§ EXERCISE DETAILS
Wherever the records include pictures, skip them and transcribe all the rest word for word.

§ THE DATA
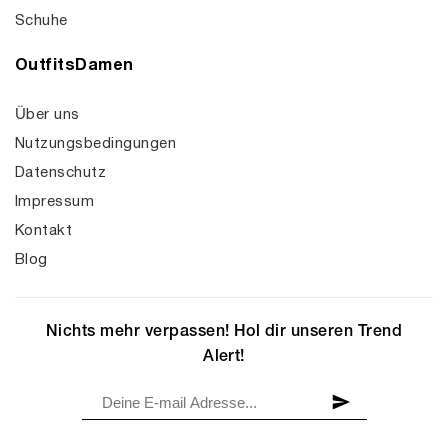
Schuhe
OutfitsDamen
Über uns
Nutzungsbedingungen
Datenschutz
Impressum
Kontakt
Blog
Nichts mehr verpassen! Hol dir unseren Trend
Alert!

§ EXERCISE RESPONSE
Schuhe
OutfitsDamen
Über uns
Nutzungsbedingungen
Datenschutz
Impressum
Kontakt
Blog
Nichts mehr verpassen! Hol dir unseren Trend
Alert!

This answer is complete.